Figure 5. Compressed tree example.

4.4 Building binary Merkle tree

The next step is converting the compressed tree into a binary tree. In order to perform this step, a new type of Intermediate nodes is added (combiner). Combiners are used to combine child nodes in such a way that only 2 tree nodes are considered as direct child nodes. This type of nodes has “paths” attribute. This attribute is set if the combining node has a directory in one of its direct descendants which are not combining nodes. Figure 6 represents how paths are created in binary trees.

Figure 6

Figure 6. An example of the usage of paths attribute.

In combiner 3, “paths” value is doc and ppt. That is because it has two direct folders: doc which is a “compress” value for the nodes doc/1.doc and ppt. Folder 2023 is not added to paths, because it is a child node of ppt, which is already added in paths. When accessing 2.ppt, given that the full path is/files/ppt/2023/2.ppt, Combiner 3 is directly accessed because in paths it has ppt. And after that, 2023/2.pdf is accessed directly.

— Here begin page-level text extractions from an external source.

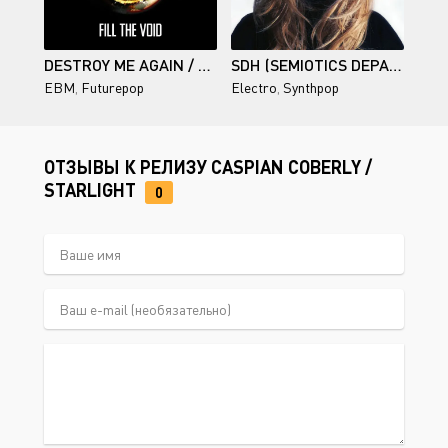
DESTROY ME AGAIN / FILL THE VOID
SDH (SEMIOTICS DEPARTMENT OF HETERONYMS) / RIDER
EBM
,
Futurepop
Electro
,
Synthpop
ОТЗЫВЫ К РЕЛИЗУ CASPIAN COBERLY /
STARLIGHT
0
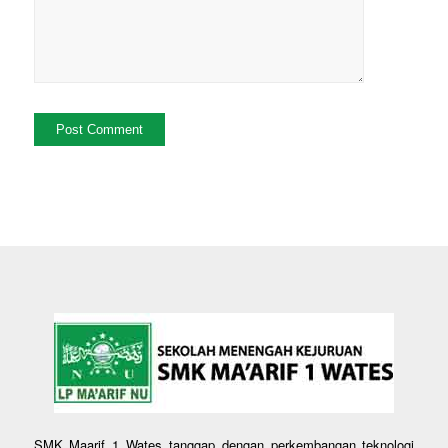
SMK Maarif 1 Wates tanggap dengan perkembangan teknologi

Converting the tree into a binary tree is important in order to decrease the size of Merkle tree proof. Let’s consider the tree example in Figure 7 which does not use combining nodes:

Figure 7

Figure 7. Example of a tree that does not use combining nodes.

Merkle Proof of the file 1.pdf requires checking 33 tree nodes: 1.pdf + hashes of all pdf files + hash of doc directory. If we convert the tree to a binary one, it will require checking 7 nodes only: 1.pdf + hash of 2.pdf + hash of 4 combiners (combiners 2 + 18+26 + 30) + hash of doc directory as in Figure 8. The number of hashes of required tree nodes in a single directory for Merkle proof is equal to ${\mathit{log}}_{2}numberoftreenodes$.

Figure 8

Figure 8. Example of a tree that uses combining nodes.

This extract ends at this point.